By Mike Soika
Is it time to completely rethink our Milwaukee Friends Meeting charitable donation strategy?
During the deliberations for both the 2020 and the 2021 budgets, we held robust discussion on how much we can and should provide to those organizations we support financially. For years, and sometimes even decades, we have provided charitable donations to wonderful nonprofit groups such as the American Friends Service Committee, Friends Committee on National Legislation and approximately a dozen local nonprofit organizations.
But I write this essay asking a different question: Is there something deeper and more meaningful we can do with our donation dollars? This question was prompted when I read a New York Times article reporting on how religious congregations are raising funds to forgive the medical debts of families in their community.

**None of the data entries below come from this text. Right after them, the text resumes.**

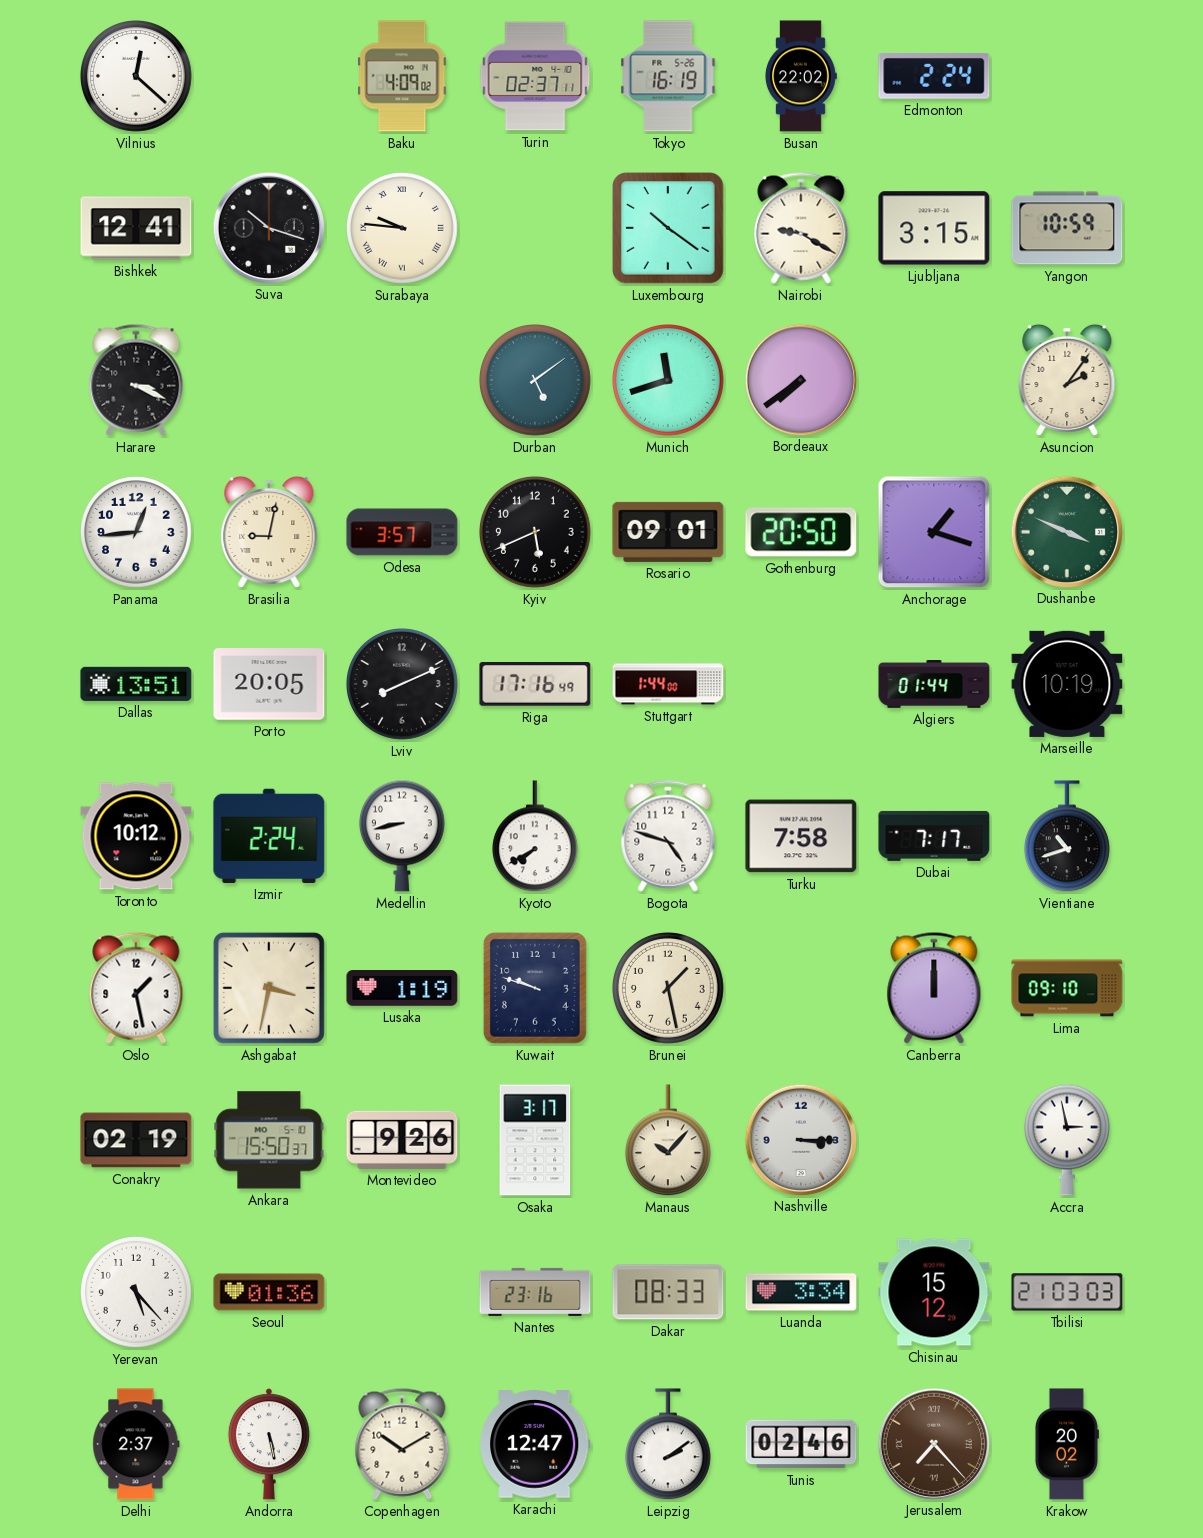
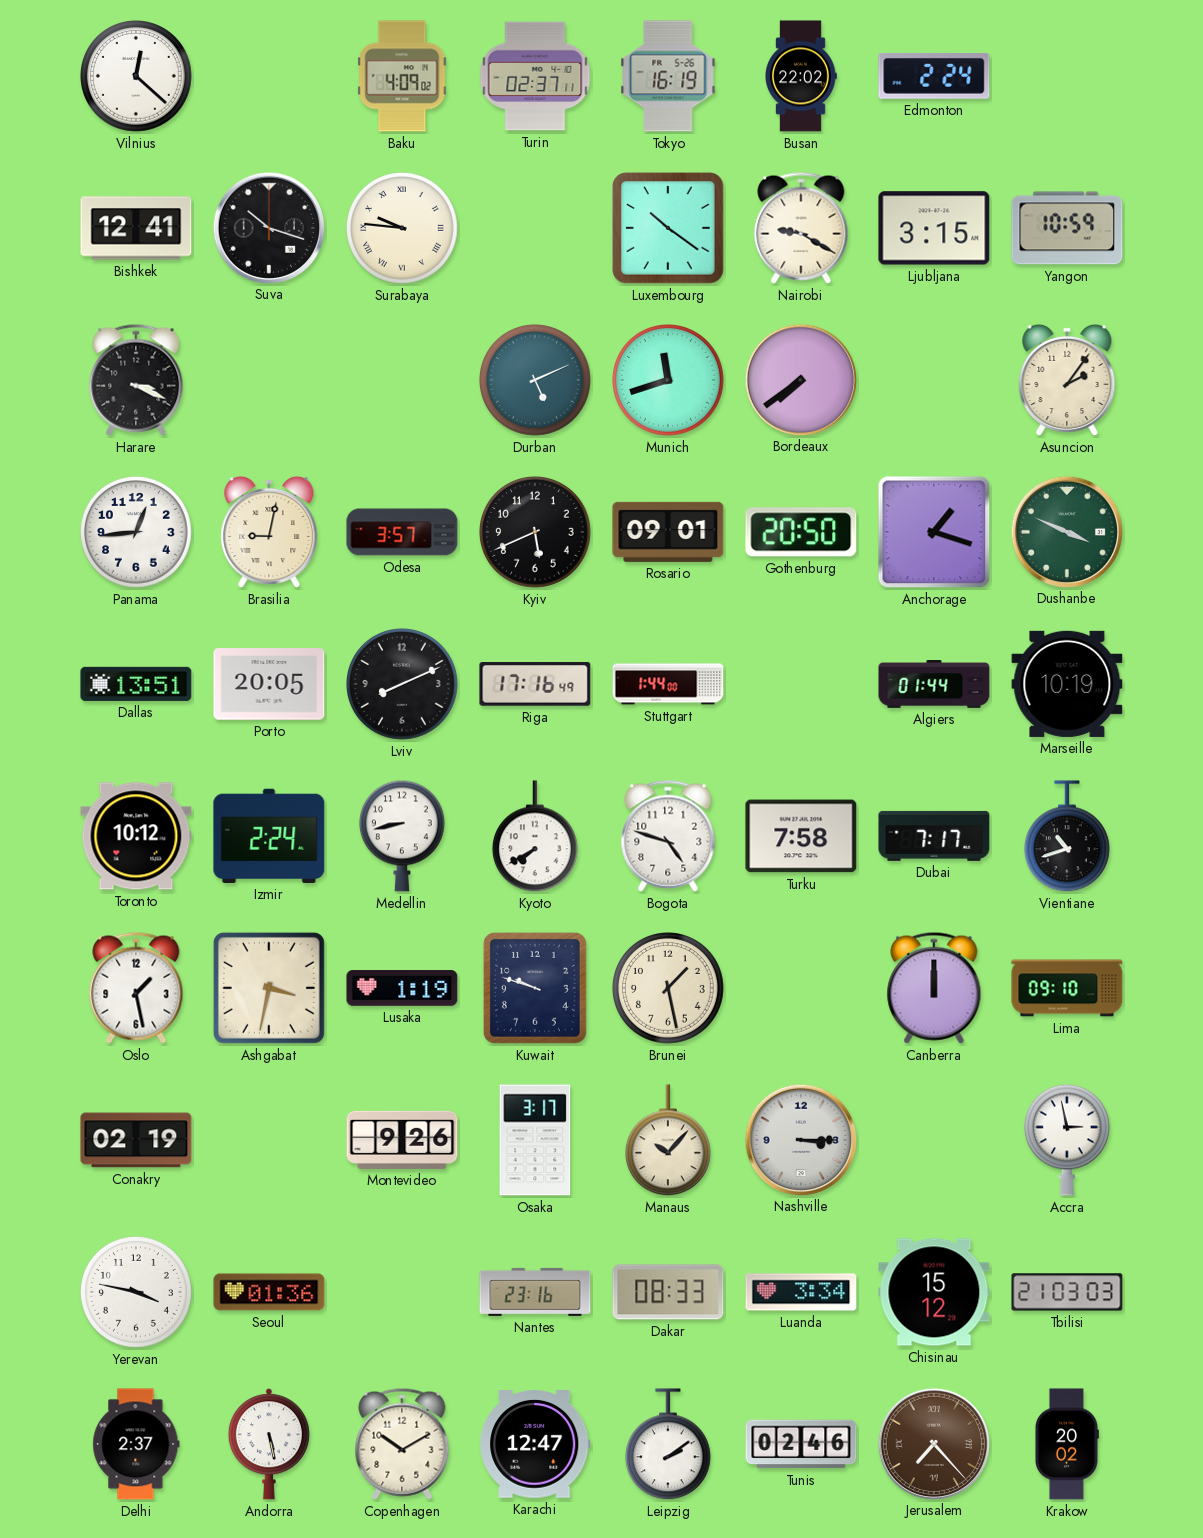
Durban: 5:09 -> 5:11
Ankara: 15:50 -> none
Yerevan: 5:23 -> 3:47
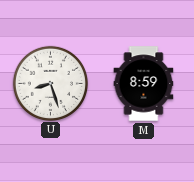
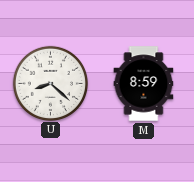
U: 8:27 -> 8:22
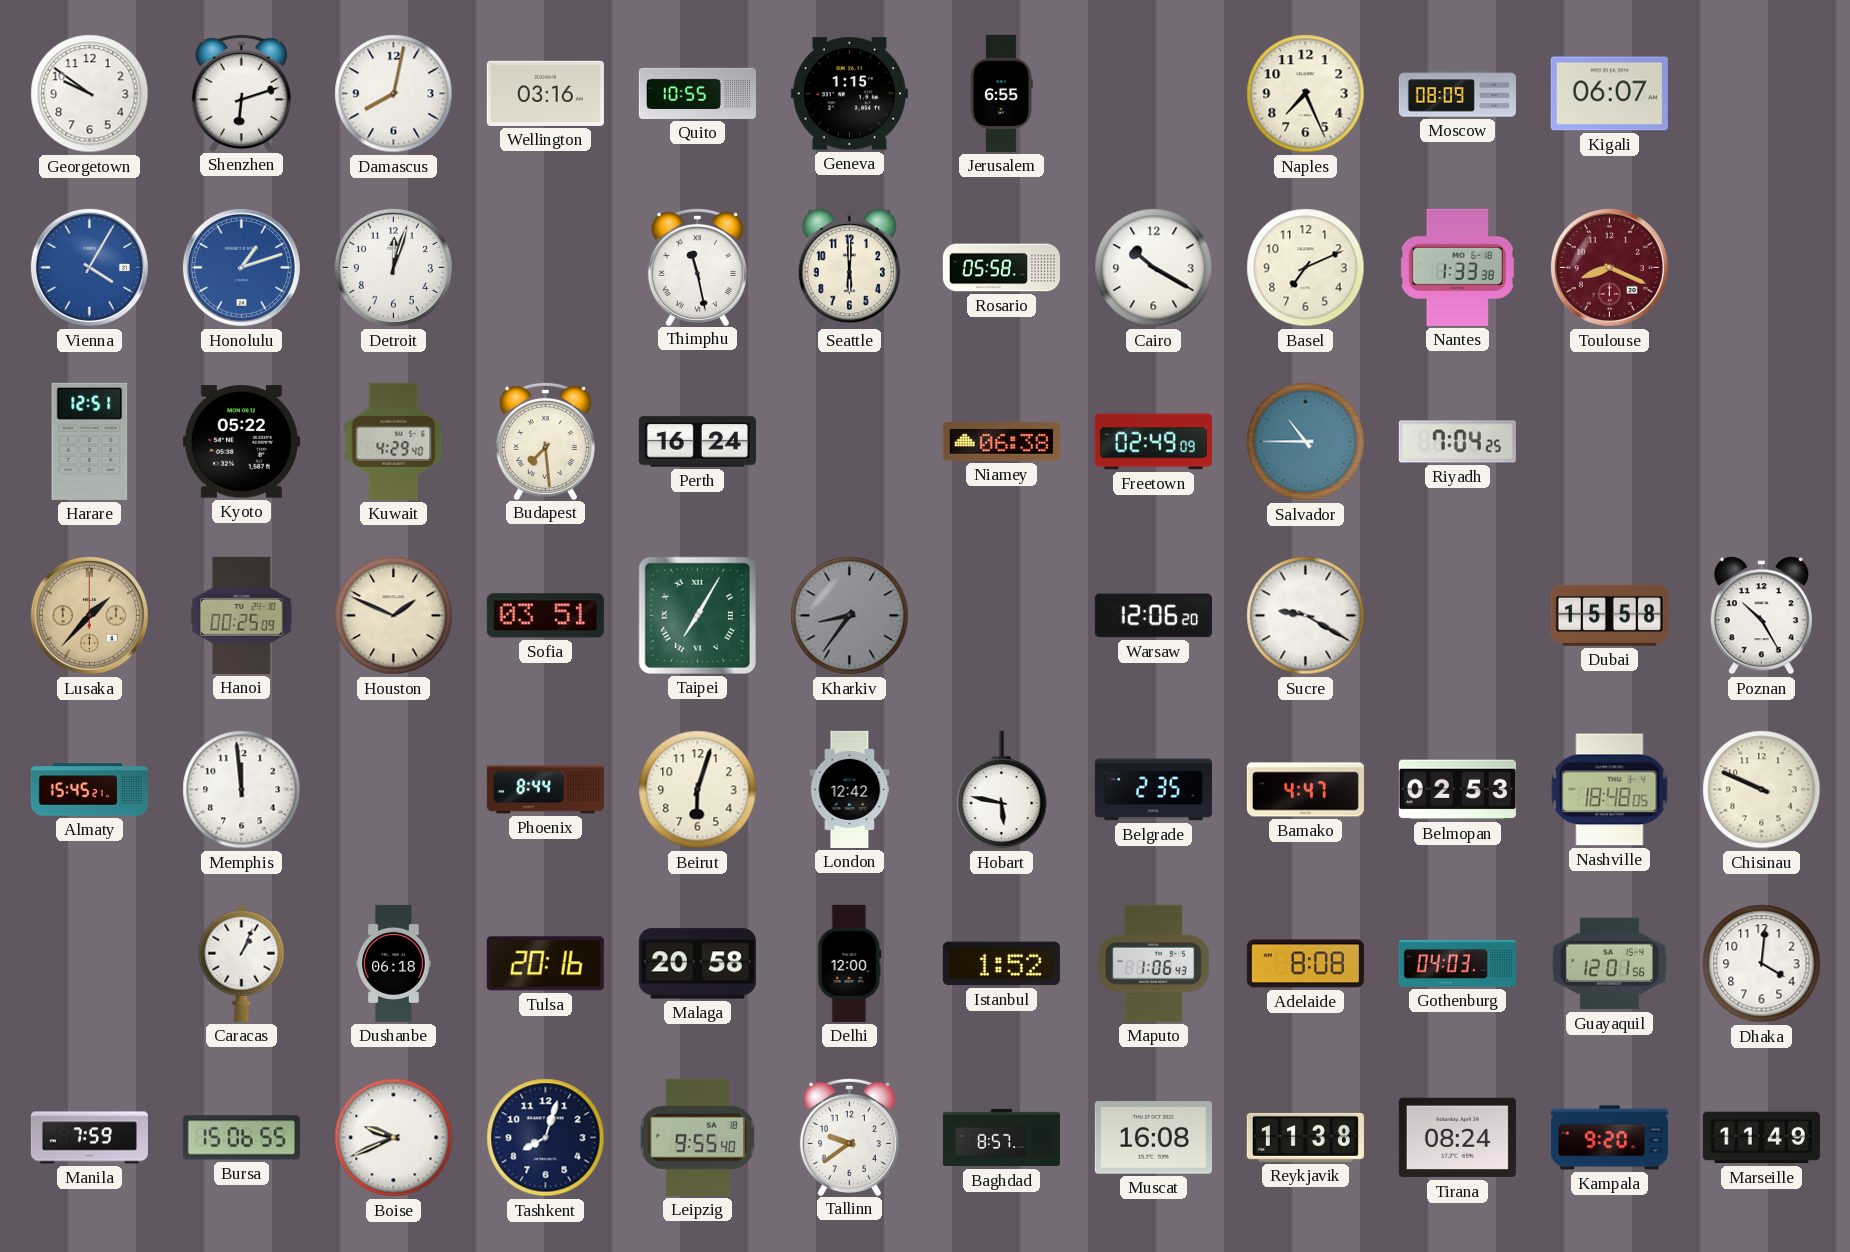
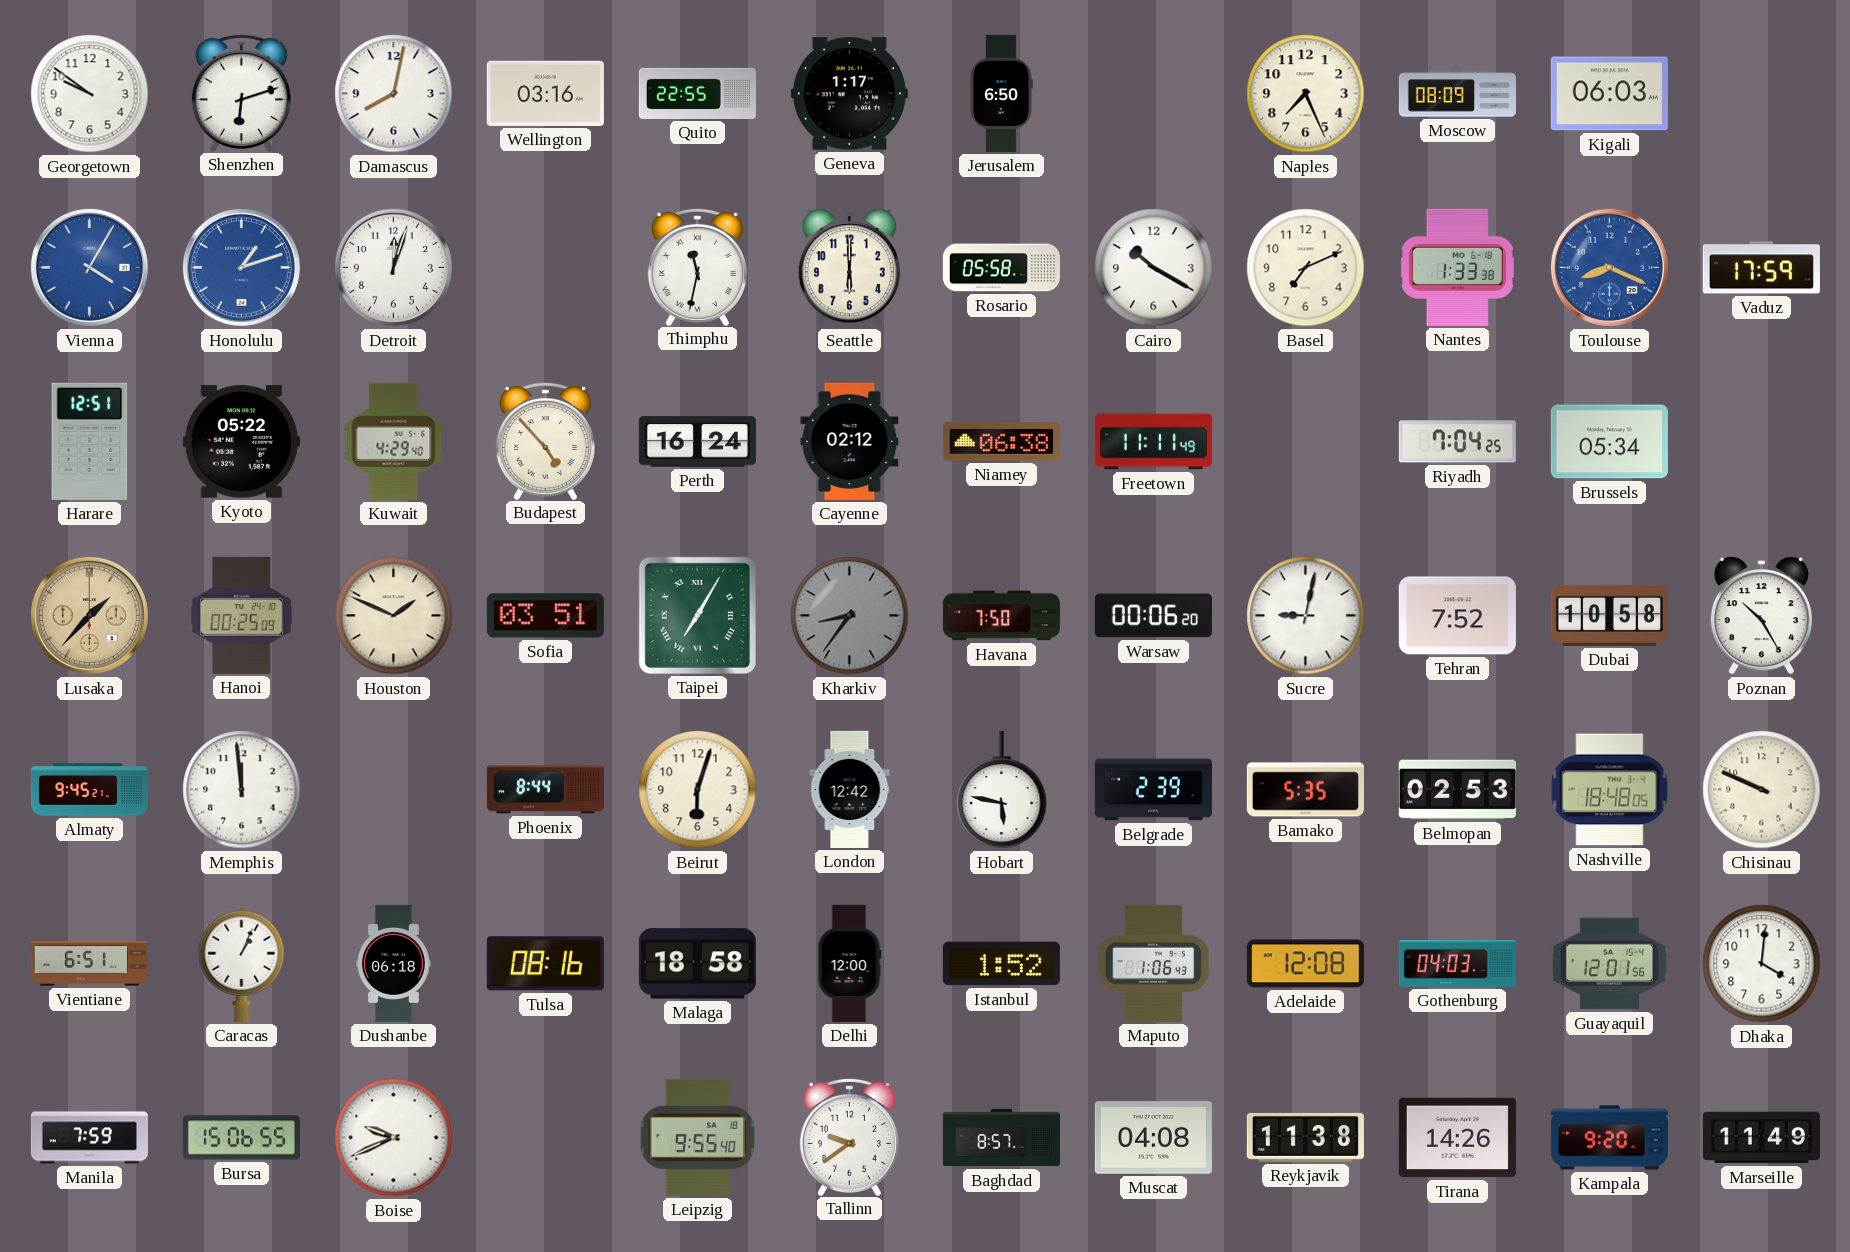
Quito: 10:55 -> 22:55
Geneva: 1:15 -> 1:17
Jerusalem: 6:55 -> 6:50
Kigali: 06:07 -> 06:03
Thimphu: 11:28 -> 11:32
Toulouse dial: burgundy -> blue
Vaduz: none -> 17:59
Budapest: 7:29 -> 4:53
Cayenne: none -> 02:12
Freetown: 02:49 -> 11:11
Salvador: 10:45 -> none
Brussels: none -> 05:34
Havana: none -> 7:50
Warsaw: 12:06 -> 00:06
Sucre: 9:20 -> 9:02
Tehran: none -> 7:52
Dubai: 15:58 -> 10:58
Almaty: 15:45 -> 9:45
Belgrade: 2:35 -> 2:39
Bamako: 4:47 -> 5:35
Vientiane: none -> 6:51
Tulsa: 20:16 -> 08:16
Malaga: 20:58 -> 18:58
Adelaide: 8:08 -> 12:08
Tashkent: 8:03 -> none
Muscat: 16:08 -> 04:08
Tirana: 08:24 -> 14:26
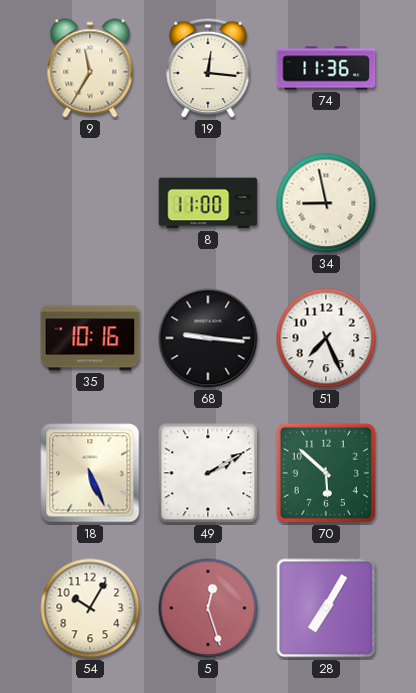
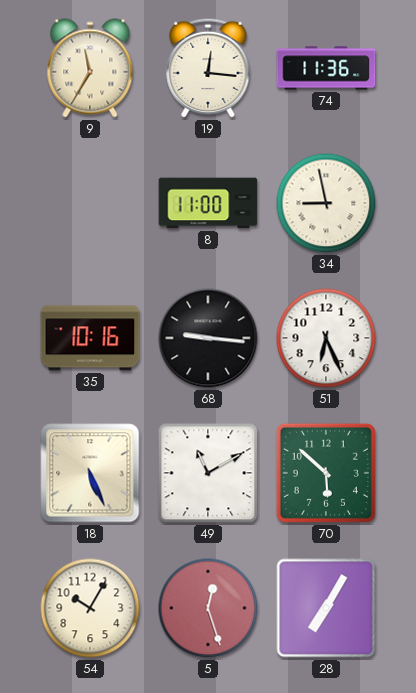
51: 7:26 -> 6:26
49: 2:10 -> 11:10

As noted in the article, the prospect of increased medical debt in most communities is escalating exponentially, along with the growth of the COVID pandemic. For those who do have healthcare, the out of pocket cost for hospital treatment of COVID is about $1,300 and can increase dramatically if the illness is severe and the hospital stay extended.
But the situation is worse for those who have lost their jobs and consequently lost their health insurance as a result of the pandemic. Consider this: for the week of November 19th, Wisconsin had nearly 93,000 people receiving unemployment, which was four times more than during the same week a year prior.
Providing funds to nonprofit organizations doing good work is a noble effort. Relieving a struggling family from crushing medical debt is not only noble, it rescues them from a downward spiral of debilitating choices between paying medical bills or being able to afford basic necessities.
But this question of how MFM spends its charitable dollars does not have to be limited between the two options of staying the course and continue supporting good nonprofit organizations or providing relief from medical debts to families in SE Wisconsin. We could also explore the concept of relieving educational debt, or of paying for one year worth of rent/mortgage payments for families in danger of homelessness, or providing micro loans for small business startup, or….. Once we begin to imagine a new way of giving, the options that open up are nearly endless.
Are we being called to a new service in our community? We won’t know until we each search our own hearts to hear the call of the Divine and discern if we are being asked to walk a new path. A growing number of churches have heard such a call. Will we be one more?